Я проснулась недовольная. Затем услышала:
– Доброе утро!
Подушка выскользнула из-под головы. То, что это произойдет, я вспомнила, лишь когда подушка уже валялась на полу. Так что голова стукнулась о матрац, насколько вообще можно стукнуться о что-то мягкое и пружинящее.

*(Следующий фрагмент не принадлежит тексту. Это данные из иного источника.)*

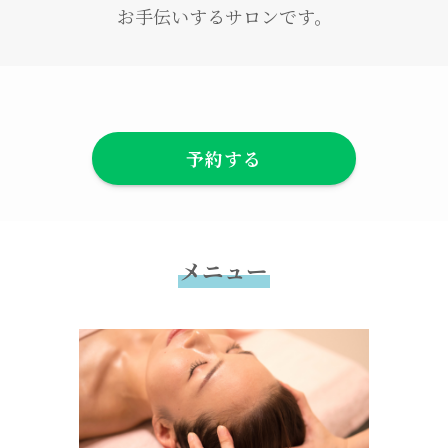
お手伝いするサロンです。
予約する
メニュー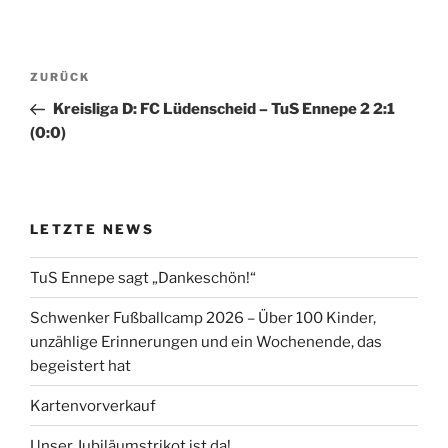
Beitragsnavigation
Vorheriger
ZURÜCK
Beitrag
Kreisliga D: FC Lüdenscheid – TuS Ennepe 2 2:1
(0:0)
LETZTE NEWS
TuS Ennepe sagt „Dankeschön!“
Schwenker Fußballcamp 2026 – Über 100 Kinder,
unzählige Erinnerungen und ein Wochenende, das
begeistert hat
Kartenvorverkauf
Unser Jubiläumstrikot ist da!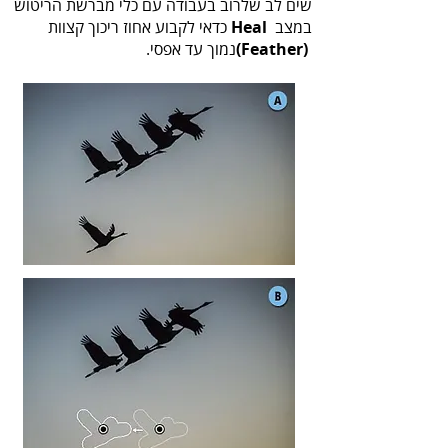
‬במצב ‭ ‬
‬כדאי‭ ‬לקבוע‭ ‬אחוז‭ ‬ריכוך‭ ‬קצוות‭
Heal‭
‬נמוך‭ ‬עד‭ ‬אפסי‭.‬
‬‭(‬Feather‭)‬‭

Затем я услышала радостный, по-детски беззаботный смех Ярика. После он взвизгнул:
– Алиса!
Я закрыла лицо ладонями и одними губами прошептала:
– Как же я тебя ненавижу…
– Что? – так же радостно прокричал Ярик.
Теперь он залез на кровать и стал тянуться ко мне. Я не отползала от него, как раньше, хотя Ярик все еще, сам того не понимая, пытался сломать мне ногу, пока лез по одеялу.
Шевелиться не хотелось, но я отняла руки от лица и глянула на Ярика. Он так лыбился, будто хотел показать мне, где у него вместо молочных зубов нелицеприятные дырки.
– Я тебя ненавижу, – повторила я.
Ярик замер. Улыбка оставалась на его лице, но он просто забыл ее убрать – по глазам было видно, что теперь ему не до улыбок. А что он думал я скажу? Сам напросился.
Ярик молчал и рассматривал мое лицо, будто что-то новое и неопознанное. Я же стискивала зубы и глядела на Ярика в упор. Тут в голову прилетела мысль, что он удивляется не злости, которая проступила на моем лице вместе с венками на лбу и краснотой глаз.
Он вообще не удивляется. Он специально доводит меня. Все они любят смотреть, как я злюсь.
– Я сказала, что ненавижу тебя! – закричала я, вскакивая с кровати.
Ярик сначала зарыдал, а потом догадался отпрянуть. На мгновение его испуганное, раскрасневшееся лицо заставило сердце дрогнуть. Может, не стоит так распаляться? Но кто-нибудь, кто срывался на мне, хоть разочек думал так? Вот и я не буду.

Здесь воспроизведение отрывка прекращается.